10 March 2005

Batas kita sampai mana


Harus ada batas. Semua hal harus ada batasnya.

Pertanyaannya: bagaimana menemukan batas itu? Kapan? Di mana?

Seringkali, apalagi saat bahagia, batas itu tak nampak. Jikapun terlihat, kita abaikan. Sebab batas tadi akan menghentikan kebahagiaan kita. Sebaliknya, apabila sedih, sang batas adalah impian yang minta segera diwujudkan, atau hadir, atau ada. Dan ini wajar, sangat manusiawi.

Problemnya: kita tak bisa hidup semanusiawi itu selamanya. Setiap saat kita dituntut untuk seperti Tuhan. Baik budi taat beribadah, menjauhi yang kejahatan, beramal kebajikan. Sementara di sekeliling kita ada materi yang harus dimiliki, ada kekuasaan yang harus kita punyai, ada benda-benda nyata dan tak nyata yang lebih mengasyikan untuk dilakukan. Nampaknya kita hidup di lingkungan yang salah. Seperti ayam yang harus hidup di belantara.

Batas, bagaimanapun juga adalah persoalan. Seringkali, batas susah ditentukan. Ada yang menyangka batas di lokasi tertentu, batas ditentukan oleh perilaku tertentu. Lawan bicara kita bilang kita sudah kelewat batas, sementara kita pikir masih belum seberapa.
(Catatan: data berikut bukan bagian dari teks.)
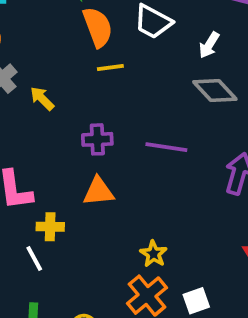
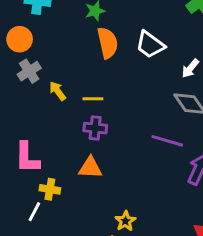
yellow line: (110, 68) -> (93, 99), moved
purple line: (166, 147) -> (167, 141), moved
white line: (34, 258) -> (34, 212), turned 48

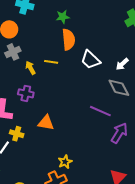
white trapezoid: (150, 45) -> (91, 60), moved
yellow line: (93, 99) -> (51, 62), moved
purple cross: (95, 128) -> (26, 93), moved

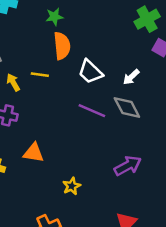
purple line: (100, 111) -> (92, 111), moved
purple arrow: (119, 133) -> (128, 166), turned 30
yellow star: (65, 162) -> (72, 186), moved

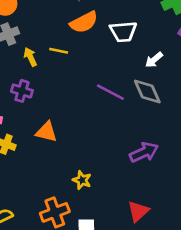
orange semicircle: (62, 46) -> (84, 22), turned 64
white trapezoid: (90, 72) -> (123, 32), moved, turned -52
yellow star: (72, 186) -> (82, 180), moved, turned -30

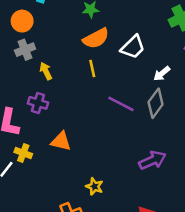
white trapezoid: (123, 32) -> (133, 47), turned -40
yellow line: (59, 51) -> (92, 68), moved, turned 66
gray diamond: (147, 91) -> (156, 103), turned 60

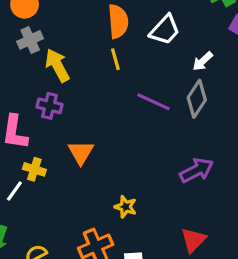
orange semicircle: (96, 38) -> (118, 21), turned -64
yellow arrow: (46, 71) -> (57, 65), size x1.5
orange triangle: (61, 141) -> (81, 152), turned 50

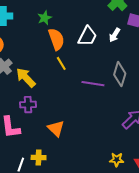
white arrow: (203, 61) -> (115, 35), moved
yellow cross: (34, 169) -> (39, 157), moved
yellow star: (126, 207) -> (117, 160), moved

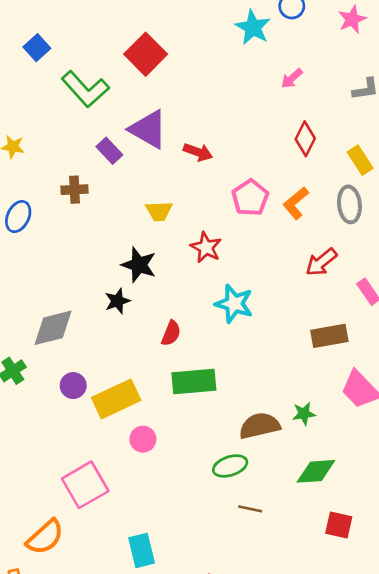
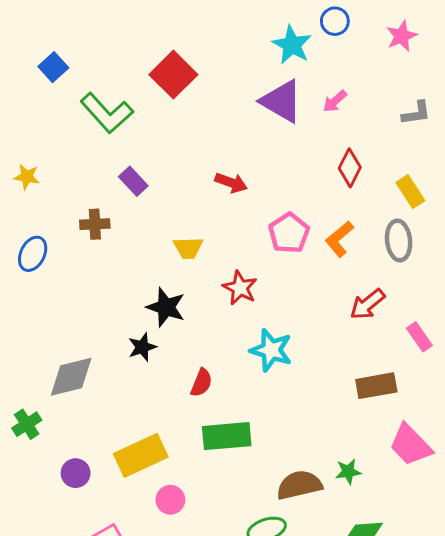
purple triangle: (148, 129) -> (282, 101), moved
purple circle: (73, 386) -> (76, 473), moved

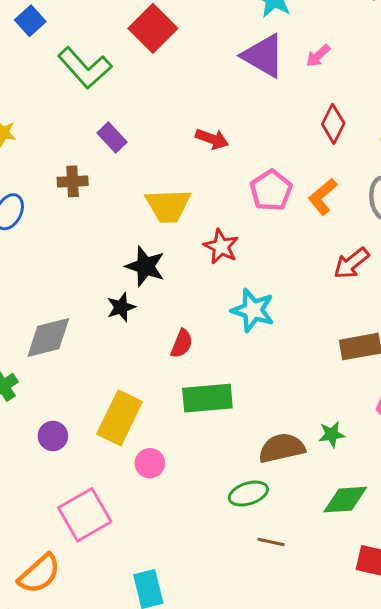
yellow trapezoid: (188, 248) -> (168, 206), size x1.5
yellow rectangle: (141, 455) -> (120, 418), turned -39

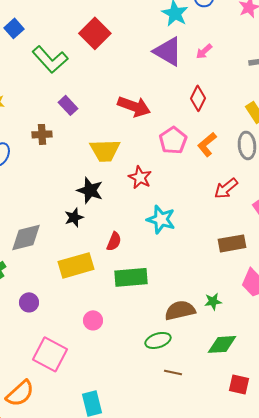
red diamond: (333, 124) -> (198, 98), moved
red arrow: (212, 139) -> (134, 106), size x1.5
yellow rectangle: (120, 418) -> (76, 265), moved, turned 48
pink square: (85, 515) -> (50, 354), turned -32

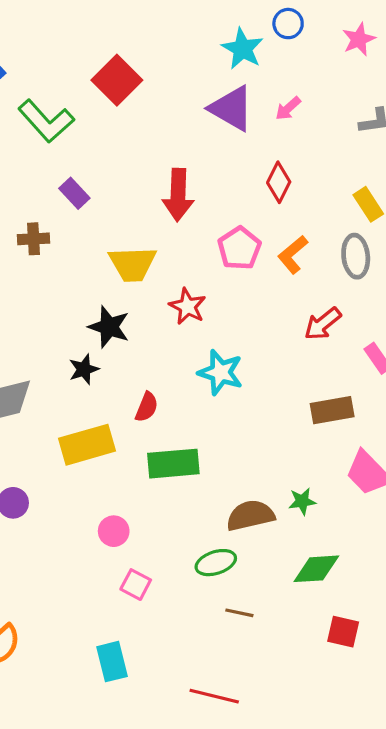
red arrow: (134, 106) -> (178, 195), turned 72
pink square: (50, 354) -> (136, 585), moved, size x0.6

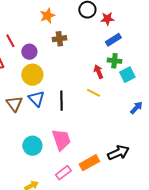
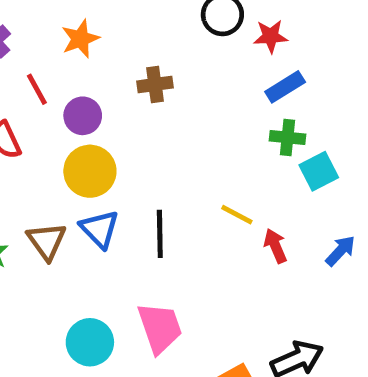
orange star: (47, 16) -> (80, 39), moved
red arrow: (98, 72) -> (275, 246), moved

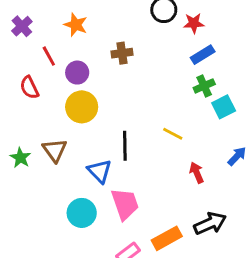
orange star: (80, 39) -> (76, 25), turned -30
green cross: (287, 137) -> (204, 86), turned -30
blue triangle: (100, 229) -> (100, 171), moved
red arrow: (275, 246) -> (197, 173), moved

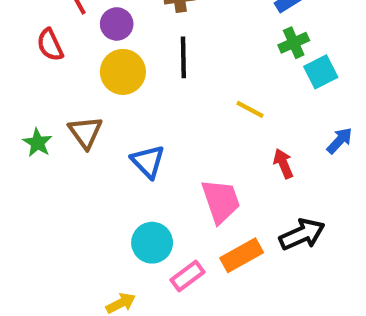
black line: (125, 146) -> (183, 57), moved
pink trapezoid: (125, 204) -> (221, 201), moved
cyan circle: (82, 213) -> (152, 243), moved

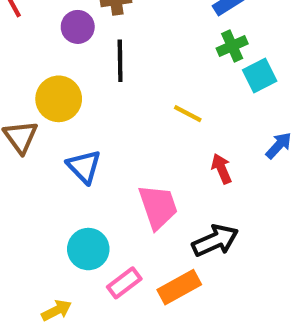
purple circle: (117, 24) -> (78, 27), moved
yellow circle: (123, 72) -> (59, 99), moved
black arrow: (302, 234) -> (215, 241), moved
orange rectangle: (242, 255) -> (179, 287), moved

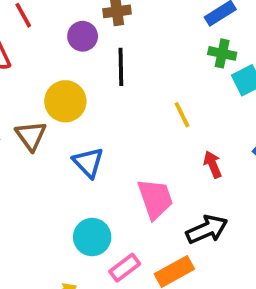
green cross: (232, 46) -> (222, 53), turned 36
yellow line: (188, 114) -> (182, 115), turned 36

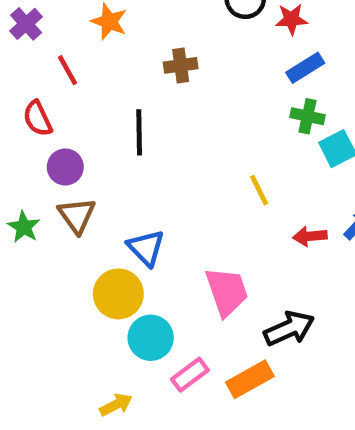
purple circle: (83, 36) -> (65, 167), moved
black line: (121, 67) -> (139, 132), moved
yellow circle: (65, 101) -> (118, 294), moved
red arrow: (213, 164) -> (310, 236), moved, turned -72

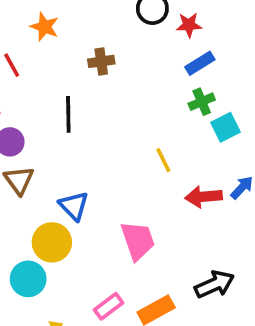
green cross: (308, 116) -> (202, 102), turned -35
red arrow: (310, 236) -> (204, 197), size x1.4
black arrow: (289, 329) -> (214, 284), moved
cyan circle: (151, 338) -> (28, 279), moved

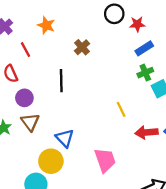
brown cross: (101, 61) -> (82, 47), turned -35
Ketidakcocokan pemahaman atas batas pasti menimbulkan perselisihan. Bisa bertengkar mulut, bisa juga beradu fisik, bahkan sampai mati.

Batas adalah kesepakatan. Batas dosa dan tidak dosa adalah kesepakatan kita dengan Tuhan, kiyai atau pemuka agama tak punya wewenang mengintervensi. Batas legal dan illegal merupakan kesepakatan kita dengan negara. Batas tak bisa ditentukan sendiri. Batas adalah resultan dari dua atau lebih pendapat.

Begitulah. Batas kita dengan Malaysia tak akan selesai jika tak ada kesepakatan. Dan kesepakatan itu bisa kita peroleh dengan duduk berbincang atau berperang. Yang kalah akan kalah, yang menang boleh ambil semua.

Dan itu sah saja untuk sekali-kali dengan tegas mengatakan kepada orang lain di mana batas kita dan bagaimana rupanya.